Data to examine »

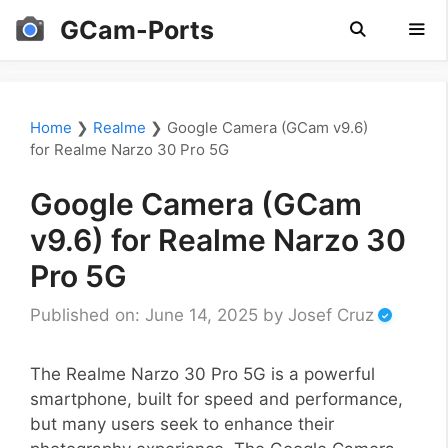
Skip
GCam-Ports
to
content
Men
Home
❯
Realme
❯
Google Camera (GCam v9.6)
for Realme Narzo 30 Pro 5G
Google Camera (GCam
v9.6) for Realme Narzo 30
Pro 5G
Published on: June 14, 2025
by
Josef Cruz
The Realme Narzo 30 Pro 5G is a powerful
smartphone, built for speed and performance,
but many users seek to enhance their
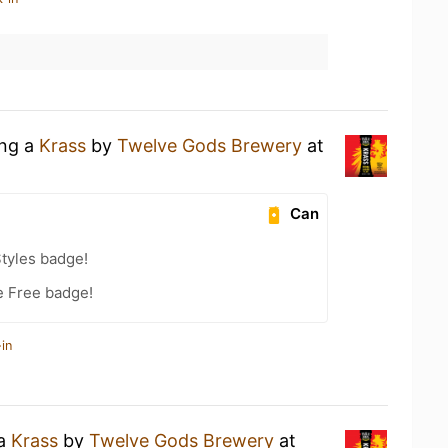
ing a
Krass
by
Twelve Gods Brewery
at
Can
tyles badge!
e Free badge!
in
 a
Krass
by
Twelve Gods Brewery
at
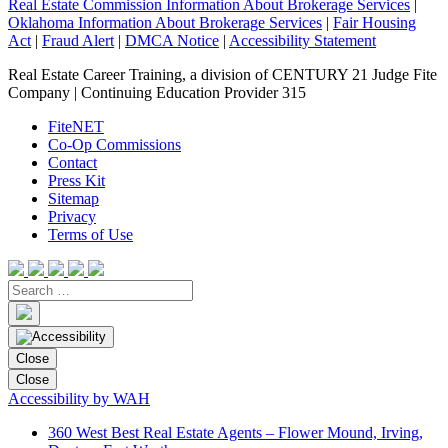
Real Estate Commission Information About Brokerage Services
|
Oklahoma Information About Brokerage Services
|
Fair Housing
Act
|
Fraud Alert
|
DMCA Notice
|
Accessibility Statement
Real Estate Career Training, a division of CENTURY 21 Judge Fite
Company | Continuing Education Provider 315
FiteNET
Co-Op Commissions
Contact
Press Kit
Sitemap
Privacy
Terms of Use
Close
Close
Accessibility by WAH
360 West Best Real Estate Agents – Flower Mound, Irving,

Problem statement » Print the complete listing exactly as it stands, without its pictures.

Reply to the exercise »
Skip
GCam-Ports
to
content
Men
Home
❯
Realme
❯
Google Camera (GCam v9.6)
for Realme Narzo 30 Pro 5G
Google Camera (GCam
v9.6) for Realme Narzo 30
Pro 5G
Published on: June 14, 2025
by
Josef Cruz
The Realme Narzo 30 Pro 5G is a powerful
smartphone, built for speed and performance,
but many users seek to enhance their
ing a
Krass
by
Twelve Gods Brewery
at
Can
tyles badge!
e Free badge!
in
 a
Krass
by
Twelve Gods Brewery
at
Real Estate Commission Information About Brokerage Services
|
Oklahoma Information About Brokerage Services
|
Fair Housing
Act
|
Fraud Alert
|
DMCA Notice
|
Accessibility Statement
Real Estate Career Training, a division of CENTURY 21 Judge Fite
Company | Continuing Education Provider 315
FiteNET
Co-Op Commissions
Contact
Press Kit
Sitemap
Privacy
Terms of Use
Close
Close
Accessibility by WAH
360 West Best Real Estate Agents – Flower Mound, Irving,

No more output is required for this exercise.